There are two common myths that affect our view of suicide as Christians: one we will call the “Roman Catholic” myth, and the other being the “Unpardonable Sin” myth. Lets take these in order.
The Roman Catholic Myth
Roman Catholic theology asserts that suicide is a sin for violating the sixth commandment. However, in the Roman Catholic Church atonement is viewed differently than Protestantism. The inclusion of the sacraments in forgiveness are the difference. In Catholic theology the baptized Catholic has the opportunity of sacramental reconciliation (contrition, confession, absolution, and satisfaction or penance). In the case of a suicide, the guilty party never has the opportunity.
The myth is that suicide leaves the guilty party without the option of receiving any sacramental atonement.
However, the Catholic catechism states something very different, “We should not despair of the eternal salvation of persons who have taken their own lives. By ways known to him alone, God can provide the opportunity for salutary repentance.” [Catechism of the Catholic Church #2283] The same catechism seeks for those who are left behind to pray for the deceased. Clearly the Roman Catholic view leaves room for hope, even if there is no assurance of pardon. However, to stay on point, the myth that forgiveness is not possible is false.
The Unpardonable Sin Myth
This myth, regarding the “unpardonable sin”, is about a phrase used twice by Jesus himself. The two passages are Matthew 12 and Mark 3.
The myth is that suicide is the “unpardonable sin” and is therefore not forgivable according to Jesus.
I would guess that this myth is propagated by those who believe the first myth. In both the passages mentioned above, the authors recount a story where the religious leaders accuse Jesus of being possessed because he has power to cast out demons. The unpardonable sin, as quoted by Jesus in both records, is “blasphemy of the Holy Spirit.” This topic itself deserves its own blog, but suffice to say that a quick reading of both passages eliminates suicide from being the “unpardonable sin” as it is defined by Jesus.

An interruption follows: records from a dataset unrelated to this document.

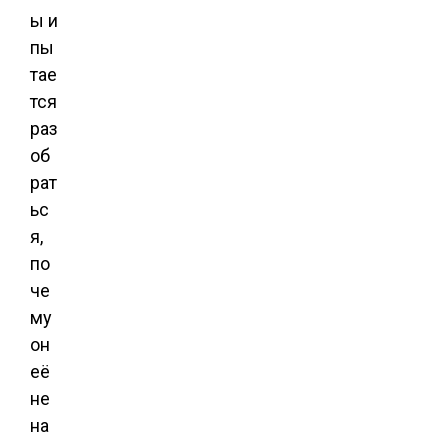
ы и
пы
тае
тся
раз
об
рат
ьс
я,
по
че
му
он
её
не
на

However, Jesus says something very relevant to this conversation:
“Truly, I say to you, all sins will be forgiven the children of man, and whatever blasphemies they utter, but whoever blasphemes against the Holy Spirit never has forgiveness, but is guilty of an eternal sin”—for they were saying, “He has an unclean spirit.” Mark 3:28-30 ESV
If we can agree that suicide is sin, and that the Bible is authority on God’s forgiveness, we can address the issue quite easily. If you read the above passages on the “unpardonable sin”, and came to the conclusion (as I have) that suicide is not it, than you already have your answer. In Jesus own words he tells us, “all sins will be forgiven the children of man” with the one exception that doesn’t relate here.
Consider some of the people in Scripture who were guilty of murder. Moses murdered an Egyptian man, David had a man killed to cover up his adulterous affair with Bathsheba, and Saul (Paul the Apostle) oversaw the death of at least Stephen, and potentially many more. All of these men were forgiven, and even greatly used by God.
Often those who point to suicide as being not forgivable quote the numerous scriptures about repentance of sin. Though this is a good point, remember that repentance is the call to those who are alive. Each one of us will die guilty of unrepentant sin. Note what John says in his epistle:
If we say we have no sin, we deceive ourselves, and the truth is not in us. If we confess our sins, he is faithful and just to forgive us our sins and to cleanse us from all unrighteousness. If we say we have not sinned, we make him a liar, and his word is not in us. [1 John 1:8-10 ESV]
We are all sinful and forgiven at the same time. Martin Luther, the great German Reformer coined the phrase simul justus et peccator (at the same time righteous and sinful). We will all die with some unconfessed, and unrepentant sin.
One more thought...
Just because something is potentially forgivable by God, does not make it acceptable with God. To take your own life is to assert your own authority over the life God has given you (this is the topic of the next blog post).
Clearly any form of murder is sin. Paul, in his letter to the Romans, asks a rhetorical question about continuing to sin because we are forgiven. His answer is, “By no means!” [Romans 6:1-2]
"He [Christ] died for me. He made His righteousness mine and made my sin His own; and if He made my sin His own, then I do not have it, and I am free."